The Macintosh LC II is a personal computer designed, manufactured, and sold by Apple Computer from March 1992 to March 1993. The LC II is an update to the original Macintosh LC, replacing its Motorola 68020 processor with a 68030 and increasing the onboard memory to 4 MB. The LC II was priced at US$1,699, fully $800 less than the original LC when it was introduced.

In September 1992, Apple introduced the Macintosh Performa family of consumer-oriented computers.  The LC II was repackaged as the Performa 400.  When LC II was replaced by the Macintosh LC III in early 1993, the LC II was discontinued in North America, and two new Performa models (the 405 and 430) were introduced in its place.  In October, the Performa 400, 405 and 430 were all discontinued and a new LC II-based model called the Performa 410 was introduced which became Apple's new entry-level computer. The LC II continued to be sold in some markets for some time after that.

The LC II was Apple's highest-selling Macintosh product in 1992.

Overview 
The LC II retains the original LC's 16-bit system bus and 10 MB RAM limit, making its performance roughly the same as the earlier model. The main benefit of the 68030 processor in the LC II is its onboard paged memory management unit, which System 7 uses to enable its new virtual memory feature. Apple had opted to get a quick update to the LC out the door instead of spending the additional time required to do a full architectural update, which would happen the following year with the Macintosh LC III.

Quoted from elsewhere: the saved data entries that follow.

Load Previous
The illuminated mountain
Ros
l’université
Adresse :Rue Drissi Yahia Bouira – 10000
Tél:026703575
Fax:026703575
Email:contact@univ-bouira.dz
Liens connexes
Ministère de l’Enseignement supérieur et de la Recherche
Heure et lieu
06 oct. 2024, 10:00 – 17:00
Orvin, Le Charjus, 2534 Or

The LC II was sold at the same time as the Macintosh IIsi, which was more than $800 more expensive than the LC II, but did not have its 10 MB memory limit, 16-bit data bus, and mono audio output.  The IIsi also includes a NuBus expansion slot that the LC II lacks, and can be powered on via a button on the keyboard, unlike the LC range which has a power switch on the back of the unit.

Hardware 

Case: The LC II retains its predecessor's pizza box form factor.  The design was updated during the LC II's production run when the auto-inject floppy drive was substituted for a manual-inject unit.  The revised front bezel no longer featured the horizontal indentation aligning with the floppy drive, a defining characteristic of the Snow White design language.

Logic board: The LC II retains much of the original LC's logic board design, including a 16-bit data path and a 10 MB memory limit.  These limitations limited the machine's ability to take full advantage of the 68030 CPU.

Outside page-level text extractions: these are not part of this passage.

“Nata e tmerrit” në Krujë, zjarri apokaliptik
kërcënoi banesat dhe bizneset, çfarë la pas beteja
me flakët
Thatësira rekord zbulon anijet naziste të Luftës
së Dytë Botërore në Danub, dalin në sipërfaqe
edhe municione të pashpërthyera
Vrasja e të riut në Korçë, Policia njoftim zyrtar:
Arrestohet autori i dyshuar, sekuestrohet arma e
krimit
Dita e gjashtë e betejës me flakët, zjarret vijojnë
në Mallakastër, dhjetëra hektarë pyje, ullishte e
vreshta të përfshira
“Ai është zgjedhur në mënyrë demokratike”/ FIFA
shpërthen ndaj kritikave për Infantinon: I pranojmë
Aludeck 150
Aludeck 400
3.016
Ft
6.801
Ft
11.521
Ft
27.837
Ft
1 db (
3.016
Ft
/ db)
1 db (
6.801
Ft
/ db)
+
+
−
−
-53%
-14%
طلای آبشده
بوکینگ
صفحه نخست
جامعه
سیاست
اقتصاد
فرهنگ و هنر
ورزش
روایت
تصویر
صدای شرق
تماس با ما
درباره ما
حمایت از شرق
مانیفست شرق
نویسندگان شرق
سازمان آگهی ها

Storage: The LC II shipped with one floppy drive as standard, with options for 40 or 80 MB hard drives.  While the original LC had two internal floppy drive connectors, the LC II has one.  About 5% of the LC units sold had two floppy drives, and internal hard disks were becoming common by 1992, so the second connector was removed.

Video: The LC II's logic board has one video RAM slot, which is filled with a 256 KB SIMM as standard; the high-end configuration was shipped with a 512 KB SIMM instead.  VRAM SIMMs from the original LC are supported in the LC II.

Upgrades: Apple sold a $599 upgrade kit that replaced the LC II's logic board with that of the LC III.

Models 

Introduced March 23, 1992 (and discontinued March 15, 1993):
 Macintosh LC II: Sold in these configurations:
 4 MB RAM, 40 MB HDD. US$1,699.
 4 MB RAM, 80 MB HDD, 256 KB VRAM. US$1,849.
 4 MB RAM, 80 MB HDD, 512 KB VRAM. US$2,049.

Introduced September 14, 1992:
 Performa 400: 4 MB RAM, 512 KB VRAM, 80 MB HDD.

Introduced April 12, 1993:
 Performa 405: 4 MB RAM, 256 KB VRAM, 80 MB HDD.
 Performa 430: 4 MB RAM, 256 KB VRAM, 120 MB HDD.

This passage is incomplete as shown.